Methods: This is a population-based, retrospective cohort study of AYAs diagnosed (2004-2018) with GCT. Guideline-concordant care was determined using treatment text-field data from the California Cancer Registry. Survival models measured the impact of guideline-concordant care as a time-dependent variable on overall survival accounting for known prognostic factors. GCTs were analyzed separately by primary site (extragonadal, ovarian, and testicular).
Results: The majority of patients had testicular GCT (90.4%), early-stage disease (stage I/II: 75.3%), and received part/no treatment at a specialized cancer center (SCC) (77.5%). For treatment, 37.6% of patients received surgery plus chemotherapy, followed by surgery alone (36.2%). The most common chemotherapy regimen was bleomycin, etoposide, and cisplatin. Sixty-four percent of patients received guideline-concordant care, with variations by primary site (extragonadal 54.7%, ovarian 70.1%, and testicular 64.6%).
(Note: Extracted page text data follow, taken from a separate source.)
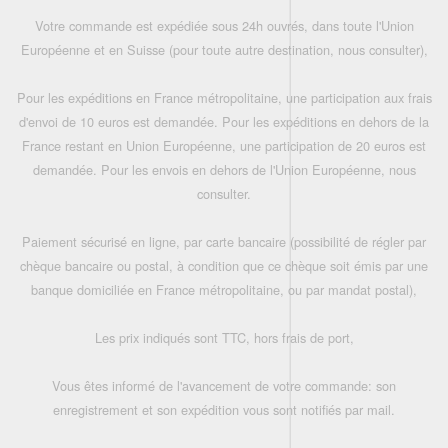
Votre commande est expédiée sous 24h ouvrés, dans toute l'Union
Européenne et en Suisse (pour toute autre destination, nous consulter),
Pour les expéditions en France métropolitaine, une participation aux frais
d'envoi de 10 euros est demandée. Pour les expéditions en dehors de la
France restant en Union Européenne, une participation de 20 euros est
demandée. Pour les envois en dehors de l'Union Européenne, nous
consulter.
Paiement sécurisé en ligne, par carte bancaire (possibilité de régler par
chèque bancaire ou postal, à condition que ce chèque soit émis par une
banque domiciliée en France métropolitaine, ou par mandat postal),
Les prix indiqués sont TTC, hors frais de port,
Vous êtes informé de l'avancement de votre commande: son
enregistrement et son expédition vous sont notifiés par mail.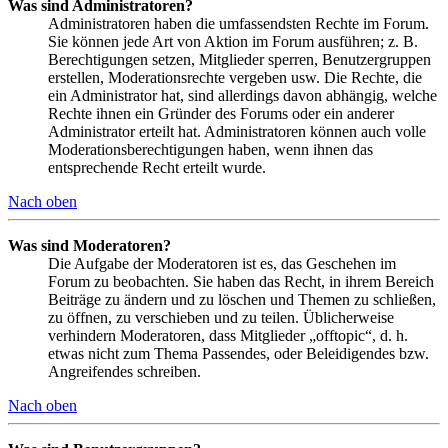
Was sind Administratoren?
Administratoren haben die umfassendsten Rechte im Forum.
Sie können jede Art von Aktion im Forum ausführen; z. B.
Berechtigungen setzen, Mitglieder sperren, Benutzergruppen
erstellen, Moderationsrechte vergeben usw. Die Rechte, die
ein Administrator hat, sind allerdings davon abhängig, welche
Rechte ihnen ein Gründer des Forums oder ein anderer
Administrator erteilt hat. Administratoren können auch volle
Moderationsberechtigungen haben, wenn ihnen das
entsprechende Recht erteilt wurde.
Nach oben
Was sind Moderatoren?
Die Aufgabe der Moderatoren ist es, das Geschehen im
Forum zu beobachten. Sie haben das Recht, in ihrem Bereich
Beiträge zu ändern und zu löschen und Themen zu schließen,
zu öffnen, zu verschieben und zu teilen. Üblicherweise
verhindern Moderatoren, dass Mitglieder „offtopic“, d. h.
etwas nicht zum Thema Passendes, oder Beleidigendes bzw.
Angreifendes schreiben.
Nach oben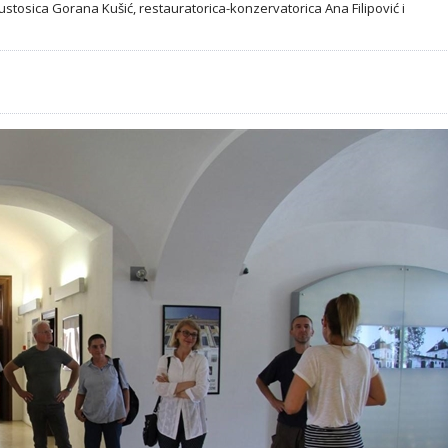
stosica Gorana Kušić, restauratorica-konzervatorica Ana Filipović i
Receipt of guideline-concordant care was associated with superior survival for testicular primaries (hazard ratio = 0.56, confidence interval: 0.45-0.69). Patients with testicular primaries who had no treatment at an SCC were less likely to receive guideline-concordant care.
Conclusion: This study identified that receipt of guideline-concordant care was associated with improved survival; however, a substantial proportion of AYA patients do not receive this care, highlighting the need to investigate the barriers to the delivery of guideline-concordant care in this patient population.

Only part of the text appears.